Page de pub contre couverture flatteuse et sondages truqués: le scandale qui a provoqué la chute du chancelier Sebastian Kurz lève le voile sur les relations troubles entre presse, instituts de sondage et politiciens en Autriche. C'est un "secret de polichinelle", commente Yilmaz Gülüm, journaliste de la télévision publique ORF, alors que la récente affaire a relancé les appels à réformer le secteur. Afin d'avoir la paix avec les directeurs de journaux, les élus arrosent la presse de publicités, résume le reporter, qui anime un site d'observation des médias, Kobuk.at.

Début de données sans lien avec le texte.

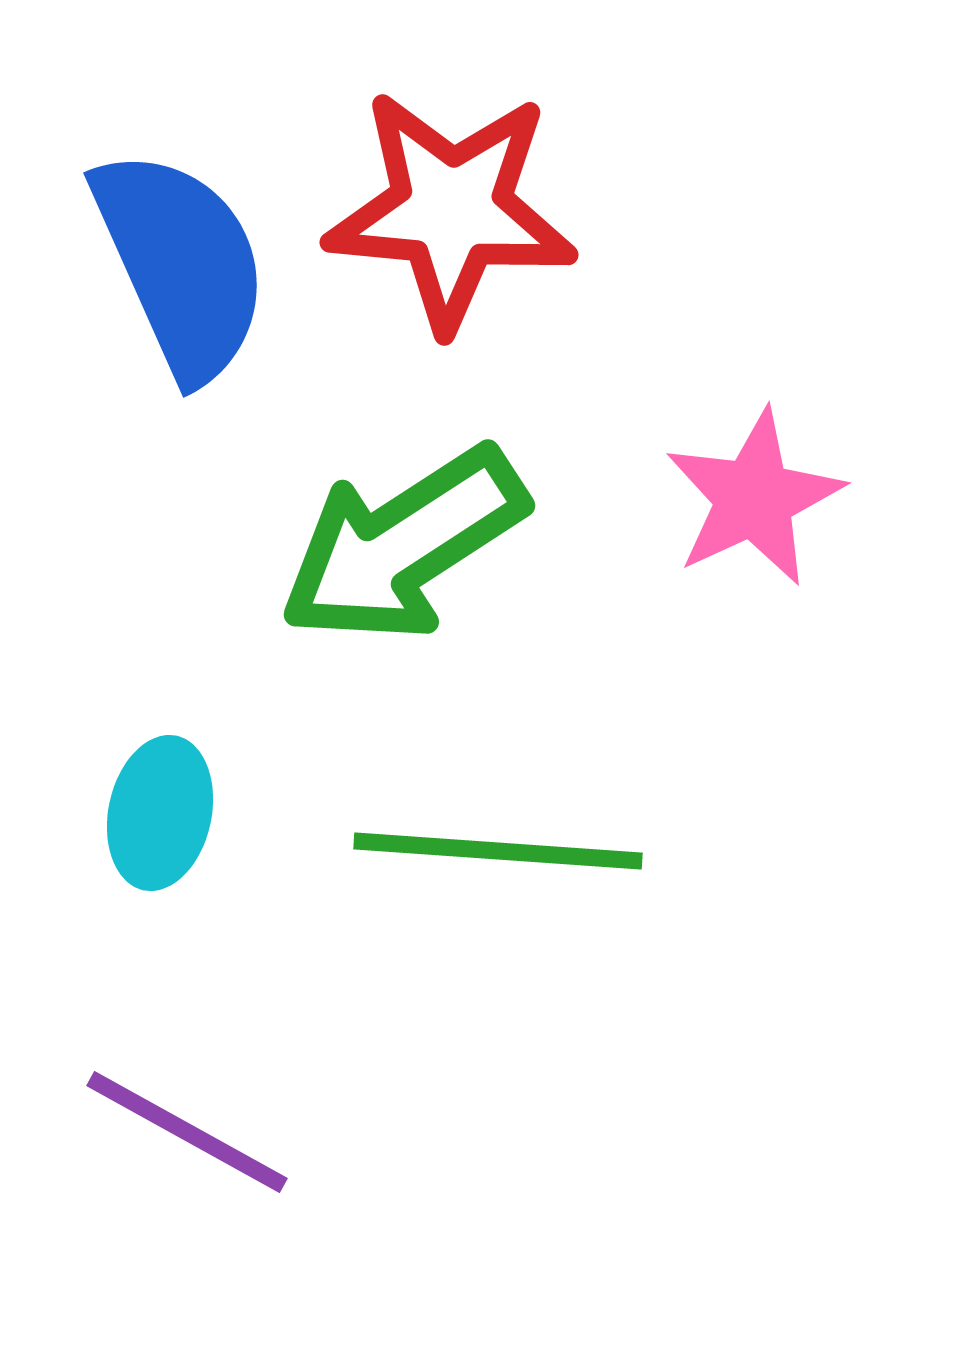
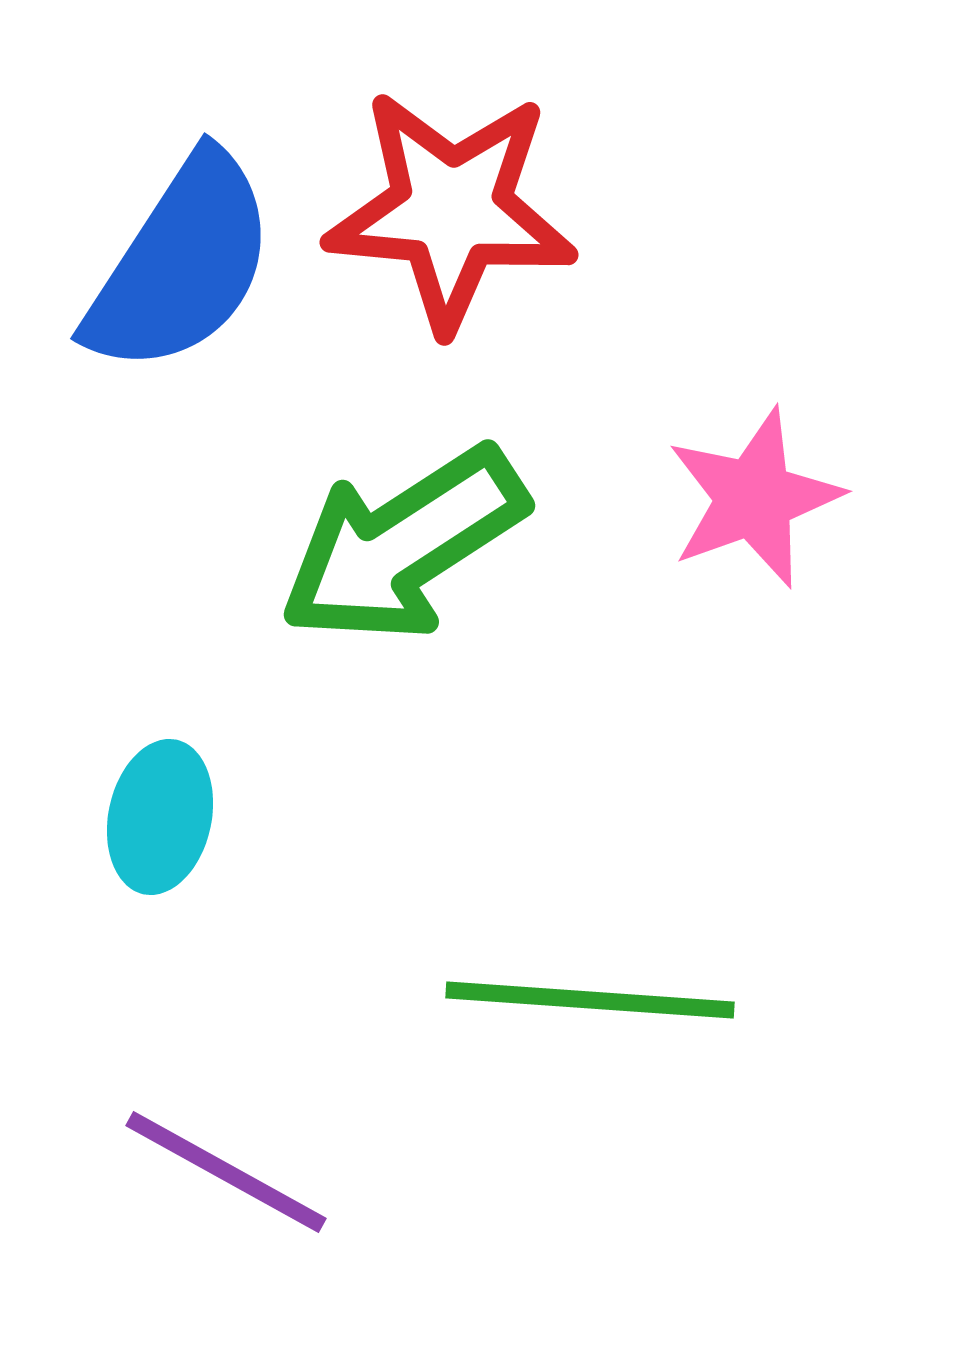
blue semicircle: rotated 57 degrees clockwise
pink star: rotated 5 degrees clockwise
cyan ellipse: moved 4 px down
green line: moved 92 px right, 149 px down
purple line: moved 39 px right, 40 px down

Un "problème structurel" singulier en Europe, qui est apparu au grand jour avec la descente spectaculaire du parquet début octobre à la chancellerie, dans un institut de sondage et dans les locaux du tabloïd Österreich. Selon le mandat de perquisition, ce journal aurait publié entre 2016 et 2018 des articles élogieux et de faux sondages "favorisant" l'ascension politique de Sebastian Kurz. Les enquêtes d'opinions manipulées auraient été réglées par le ministère des Finances à l'aide de fausses factures. L'ex-chancelier de 35 ans nie les faits, tout comme les dirigeants du quotidien.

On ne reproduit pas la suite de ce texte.